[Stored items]
[Start of Attachment]

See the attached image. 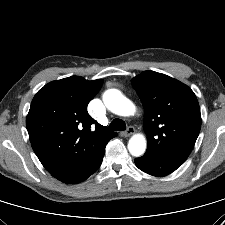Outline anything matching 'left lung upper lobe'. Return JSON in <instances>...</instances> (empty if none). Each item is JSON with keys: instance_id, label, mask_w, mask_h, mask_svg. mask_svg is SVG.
I'll return each instance as SVG.
<instances>
[{"instance_id": "1", "label": "left lung upper lobe", "mask_w": 225, "mask_h": 225, "mask_svg": "<svg viewBox=\"0 0 225 225\" xmlns=\"http://www.w3.org/2000/svg\"><path fill=\"white\" fill-rule=\"evenodd\" d=\"M144 107L147 152L182 165L201 128V113L194 92L165 74L145 71L132 79Z\"/></svg>"}]
</instances>
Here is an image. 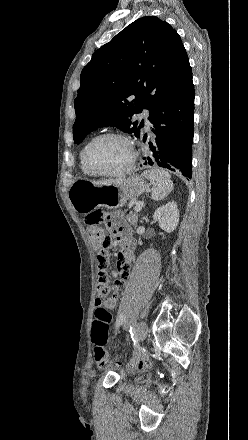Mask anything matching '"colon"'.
<instances>
[{
    "label": "colon",
    "instance_id": "obj_1",
    "mask_svg": "<svg viewBox=\"0 0 248 440\" xmlns=\"http://www.w3.org/2000/svg\"><path fill=\"white\" fill-rule=\"evenodd\" d=\"M103 221L104 213L101 210H94L86 216V222L89 225V234L97 249L98 259L99 257H109V252L115 245L113 237L107 234L101 227ZM117 257H119V255ZM94 317L92 337L95 344V360L97 363L103 365L107 361V352L104 345L108 341L112 315L102 304L96 303Z\"/></svg>",
    "mask_w": 248,
    "mask_h": 440
}]
</instances>
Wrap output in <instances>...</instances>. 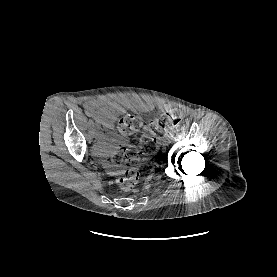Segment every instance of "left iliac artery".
I'll return each mask as SVG.
<instances>
[{
	"label": "left iliac artery",
	"mask_w": 277,
	"mask_h": 277,
	"mask_svg": "<svg viewBox=\"0 0 277 277\" xmlns=\"http://www.w3.org/2000/svg\"><path fill=\"white\" fill-rule=\"evenodd\" d=\"M177 130H173L170 132V136H174L176 134Z\"/></svg>",
	"instance_id": "1"
}]
</instances>
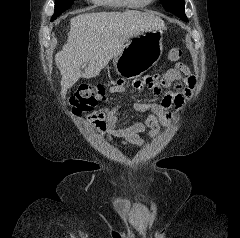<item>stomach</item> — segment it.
Returning <instances> with one entry per match:
<instances>
[{
    "instance_id": "obj_1",
    "label": "stomach",
    "mask_w": 240,
    "mask_h": 238,
    "mask_svg": "<svg viewBox=\"0 0 240 238\" xmlns=\"http://www.w3.org/2000/svg\"><path fill=\"white\" fill-rule=\"evenodd\" d=\"M163 52V30L145 31L133 37L113 59L117 73L136 78L154 66Z\"/></svg>"
}]
</instances>
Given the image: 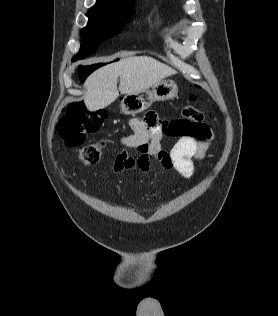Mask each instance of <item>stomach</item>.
<instances>
[{"mask_svg": "<svg viewBox=\"0 0 278 316\" xmlns=\"http://www.w3.org/2000/svg\"><path fill=\"white\" fill-rule=\"evenodd\" d=\"M178 87L172 80H160L139 93L127 94L121 101V111L127 115H135L148 109L155 101H165L177 95Z\"/></svg>", "mask_w": 278, "mask_h": 316, "instance_id": "1", "label": "stomach"}]
</instances>
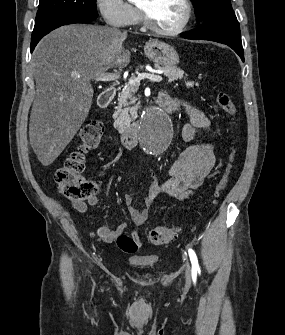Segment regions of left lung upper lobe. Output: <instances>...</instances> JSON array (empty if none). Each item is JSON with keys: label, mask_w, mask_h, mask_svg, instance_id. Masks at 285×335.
Wrapping results in <instances>:
<instances>
[{"label": "left lung upper lobe", "mask_w": 285, "mask_h": 335, "mask_svg": "<svg viewBox=\"0 0 285 335\" xmlns=\"http://www.w3.org/2000/svg\"><path fill=\"white\" fill-rule=\"evenodd\" d=\"M194 4L197 20L205 21L217 14H234L231 0H191Z\"/></svg>", "instance_id": "1"}]
</instances>
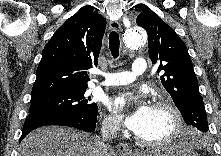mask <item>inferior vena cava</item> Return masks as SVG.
I'll use <instances>...</instances> for the list:
<instances>
[{
  "instance_id": "inferior-vena-cava-1",
  "label": "inferior vena cava",
  "mask_w": 221,
  "mask_h": 156,
  "mask_svg": "<svg viewBox=\"0 0 221 156\" xmlns=\"http://www.w3.org/2000/svg\"><path fill=\"white\" fill-rule=\"evenodd\" d=\"M118 131V125L115 121L112 120H106L104 121L101 129V137L102 139L99 140L98 145L103 153H106L110 145L108 144V141L113 139Z\"/></svg>"
}]
</instances>
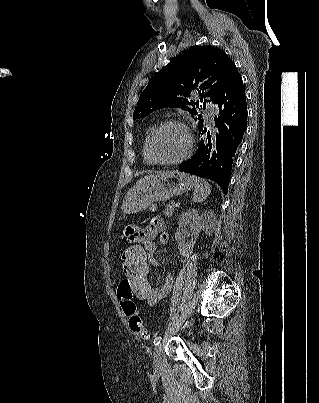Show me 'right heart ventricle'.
<instances>
[{"mask_svg":"<svg viewBox=\"0 0 319 403\" xmlns=\"http://www.w3.org/2000/svg\"><path fill=\"white\" fill-rule=\"evenodd\" d=\"M153 128H154V127H150V128L147 130L146 136H145V139H144L143 145H142V156H143V160H144V162H145L146 164H148V165H151V164H153V163L148 159L147 154H146V141H147V138H148V136H149V134H150V132H151V130H152Z\"/></svg>","mask_w":319,"mask_h":403,"instance_id":"right-heart-ventricle-1","label":"right heart ventricle"}]
</instances>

[End of Attachment]

● **Work to complete**:
Return word for word the line bearing "Segment regions of" and every later line of the entries, but none of the pictures.

● **Answer box**:
Segment regions of left lung upper lobe. Output: <instances>...</instances> JSON array (empty if none). Each item is JSON with keys: label, mask_w, mask_h, mask_svg, instance_id. Masks at 285×335.
Wrapping results in <instances>:
<instances>
[{"label": "left lung upper lobe", "mask_w": 285, "mask_h": 335, "mask_svg": "<svg viewBox=\"0 0 285 335\" xmlns=\"http://www.w3.org/2000/svg\"><path fill=\"white\" fill-rule=\"evenodd\" d=\"M194 4L197 20L205 21L217 14H234L231 0H191Z\"/></svg>", "instance_id": "1"}]
</instances>
mask <item>inferior vena cava</item> Return masks as SVG.
I'll use <instances>...</instances> for the list:
<instances>
[{
  "instance_id": "inferior-vena-cava-1",
  "label": "inferior vena cava",
  "mask_w": 221,
  "mask_h": 156,
  "mask_svg": "<svg viewBox=\"0 0 221 156\" xmlns=\"http://www.w3.org/2000/svg\"><path fill=\"white\" fill-rule=\"evenodd\" d=\"M118 131V125L115 121L112 120H106L104 121L101 129V137L102 139L99 140L98 145L103 153H106L110 145L108 144V141L113 139Z\"/></svg>"
}]
</instances>
Show me 'right heart ventricle'.
<instances>
[{"mask_svg":"<svg viewBox=\"0 0 319 403\" xmlns=\"http://www.w3.org/2000/svg\"><path fill=\"white\" fill-rule=\"evenodd\" d=\"M153 128H154V127H150V128L147 130L146 136H145V139H144L143 145H142V156H143V160H144V162H145L146 164H148V165H151V164H153V163L148 159L147 154H146V141H147V138H148V136H149V134H150V132H151V130H152Z\"/></svg>","mask_w":319,"mask_h":403,"instance_id":"right-heart-ventricle-1","label":"right heart ventricle"}]
</instances>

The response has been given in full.